GitHub - CodeAtCode/deadsimple: A Fast and simple document extractor based on markitdown library with 0 OCRs

D(ocument)e(xtractor)adSimple

This FastAPI service extracts text content from a wide variety of document formats (PDF, DOCX, PPTX, EPUB, HTML, TXT, etc.) using markitdown. It returns the content as an array of strings, one for each logical page, slide, or section.

🚀 Features

Supports multiple document formats
Returns page-wise content as a JSON array
Automatically detects file type via content-type
FastAPI + Uvicorn app, easy to deploy

📦 Supported File Types

PDF (application/pdf)
DOCX / Word
PPTX / PowerPoint
EPUB
HTML
Markdown
TXT
CSV

Example usage

In OpenWebUI, configure for Document Extractor external and as url http://localhost:5000 (you can change this based on your needs)
Locally, curl -X POST http://localhost:5000/process -H "Content-Type: application/pdf" --data-binary @file.pdf

Env

PORT=5000
LLM_TOKEN # You can use a LLM to read images
LLM_MODEL # The LLM model
LLM_URL # The URL of an OpenAI compatible provider

🧪 Setup (with virtual environment)

python3 -m venv .venv
source .venv/bin/activate

pip install -r requirements.txt

./main.py

Optional Backends

The service can work with optional backends that provide extra capabilities such as OCR, document linking, and content analysis.
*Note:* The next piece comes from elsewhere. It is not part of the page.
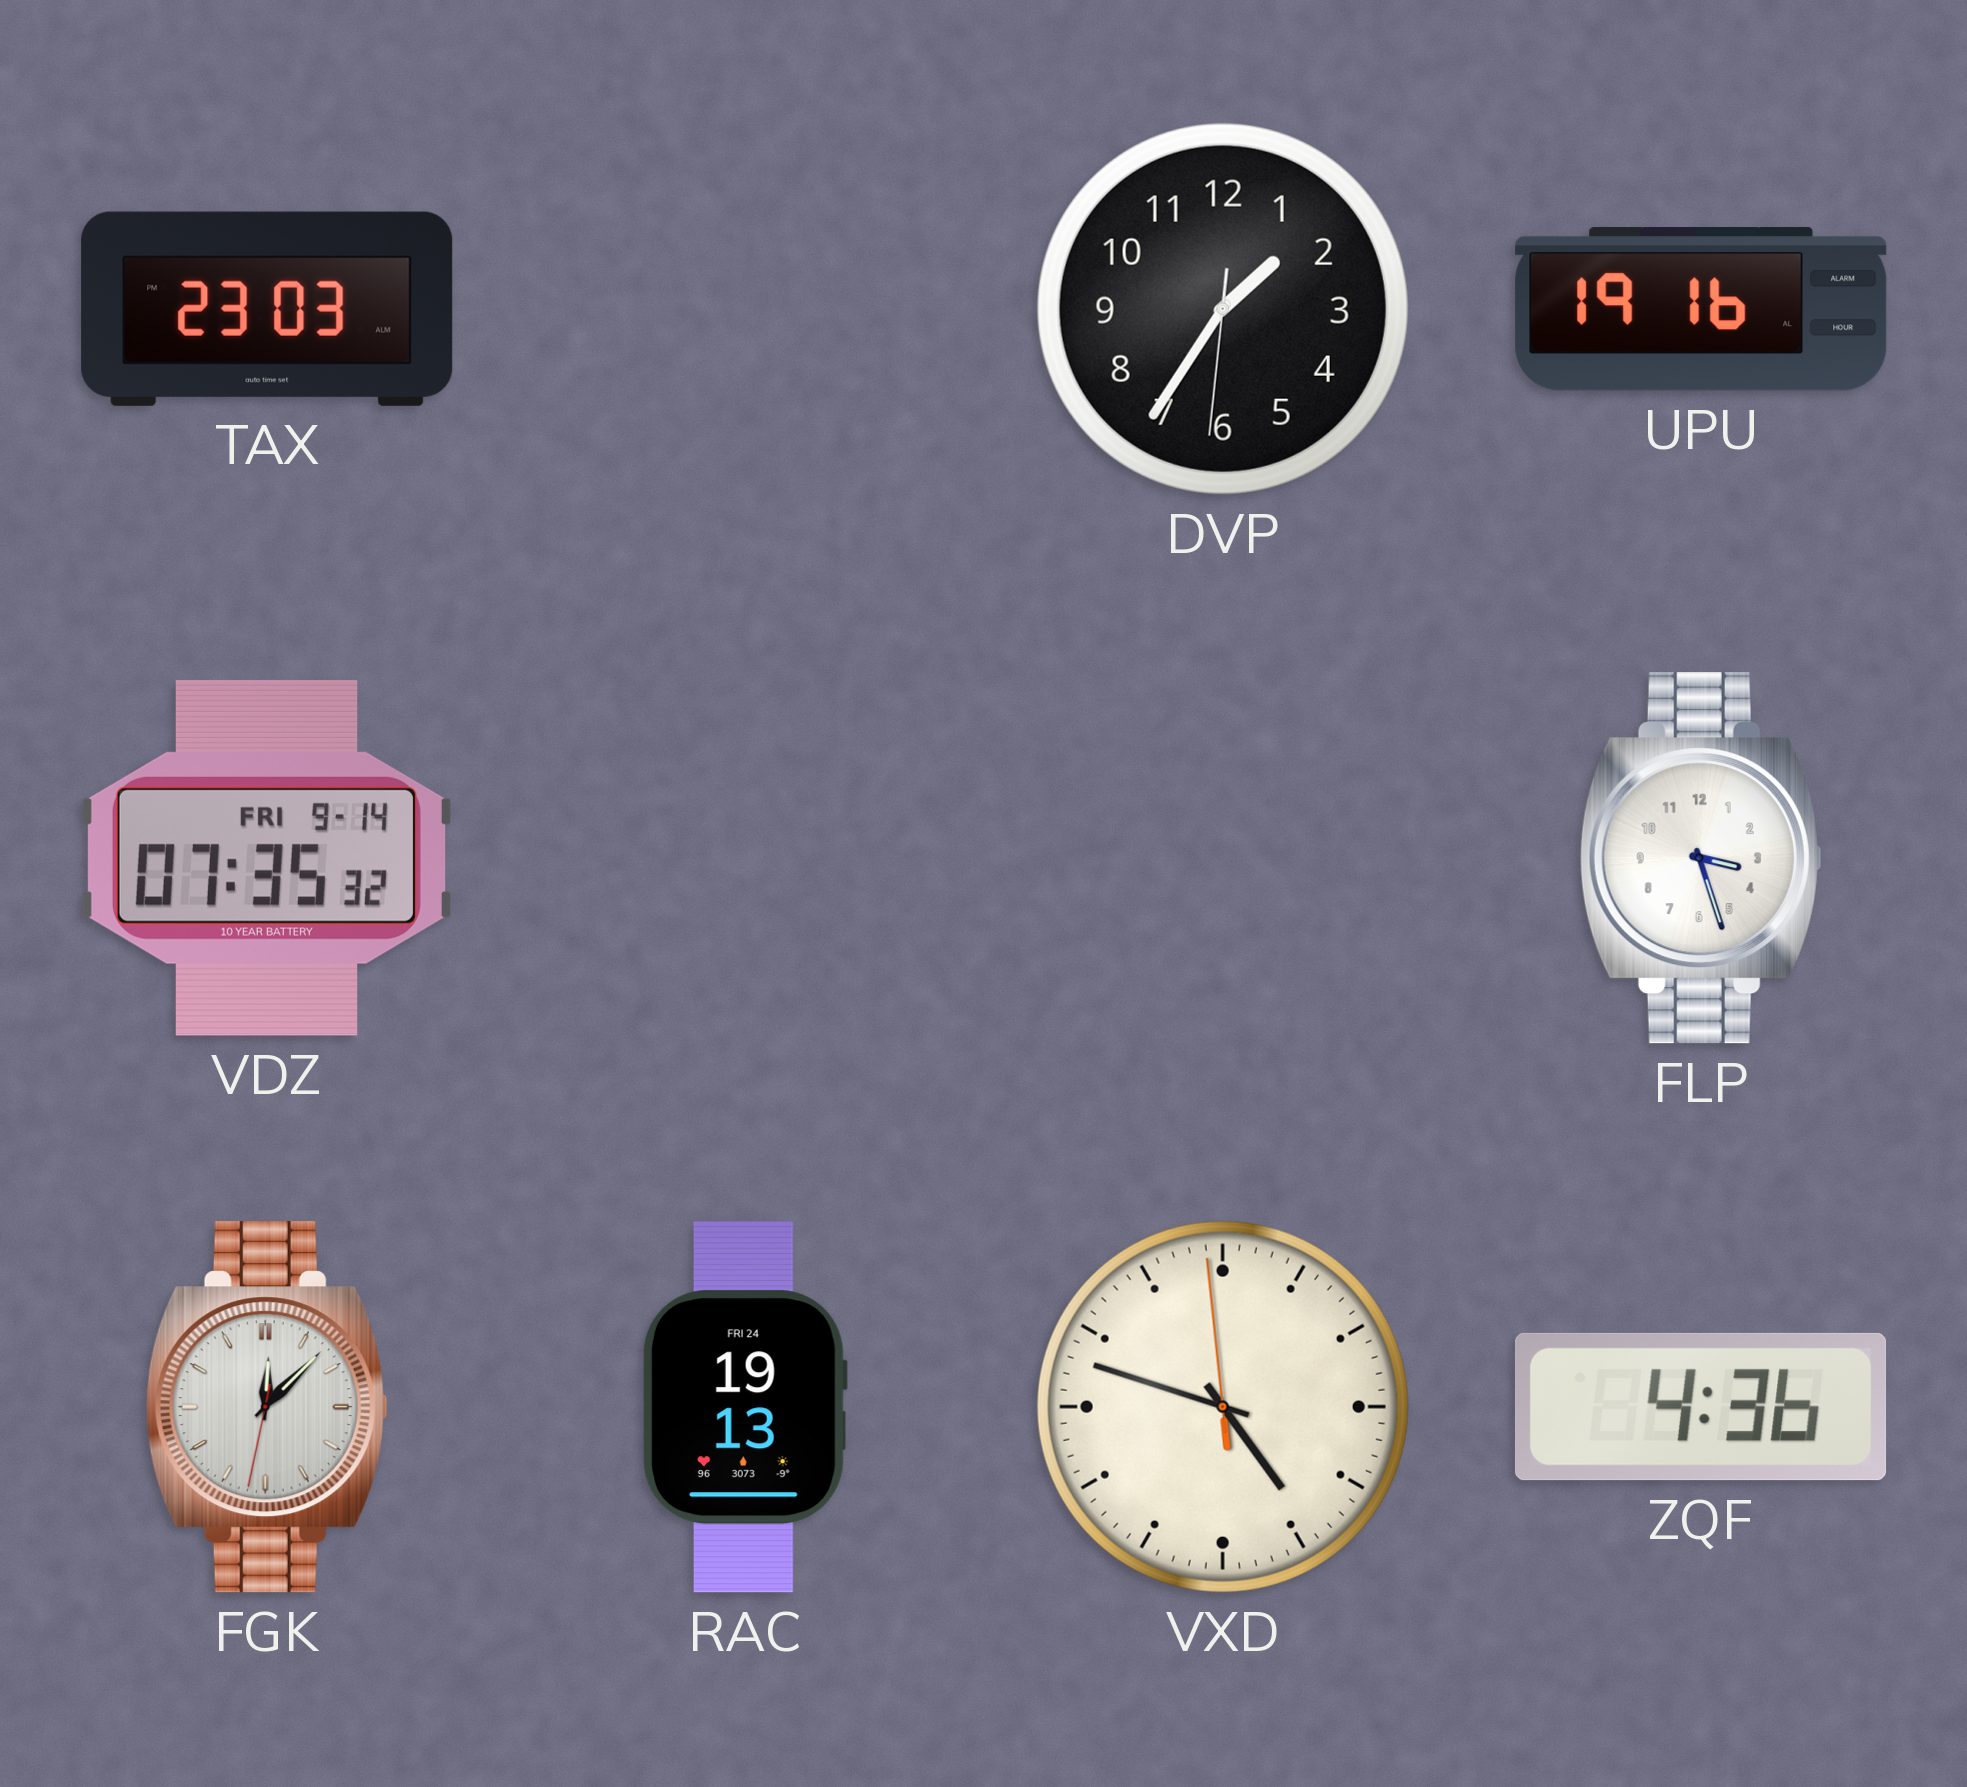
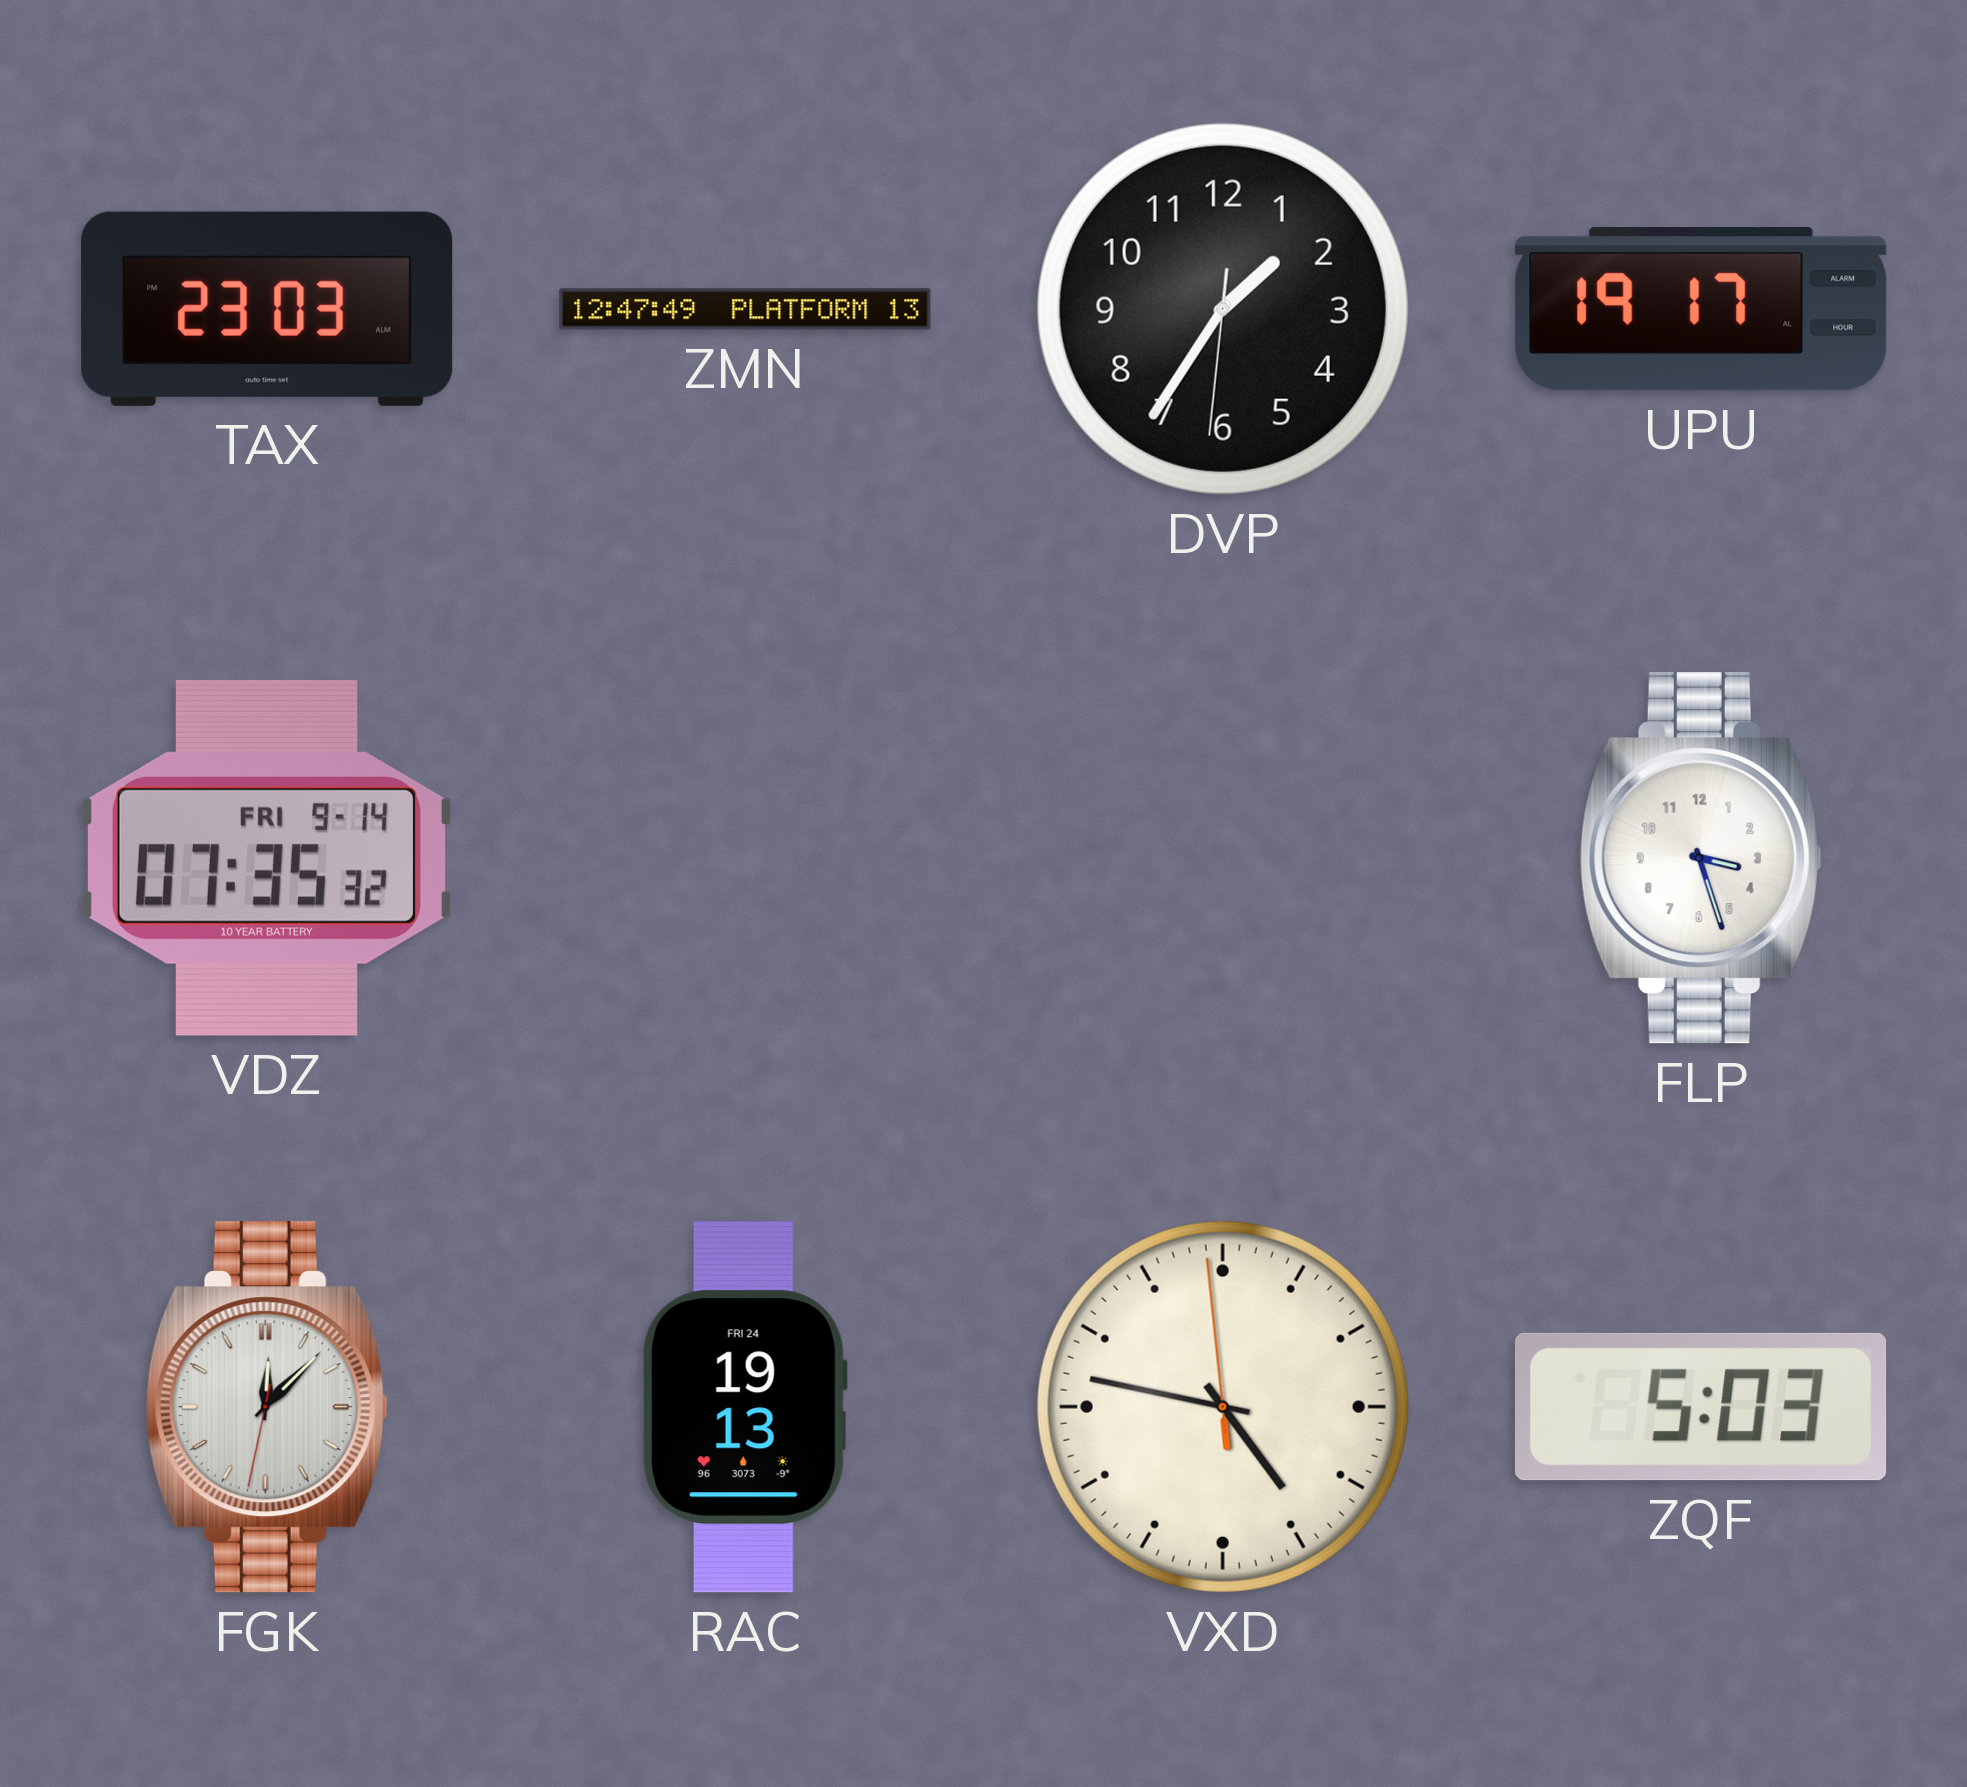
ZMN: none -> 12:47
UPU: 19:16 -> 19:17
VXD: 4:47 -> 4:46
ZQF: 4:36 -> 5:03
These backends are not required for basic operation; the API works out‑of‑the‑box.

Available backends

ocrflux – OCR extraction backend
doclings – Document linking backend
docstrange – Specialized document processing backend
marker – Marker based backend

Installation

Each backend is provided as an extra in pyproject.toml. Install the desired backend with pip, for example:

pip install .[ocrflux]
pip install .[doclings]
pip install .[docstrange]
pip install .[marker]

You can also install multiple extras at once:

pip install .[ocrflux,doclings,docstrange,marker]

If no extra is installed, the core service runs without these features.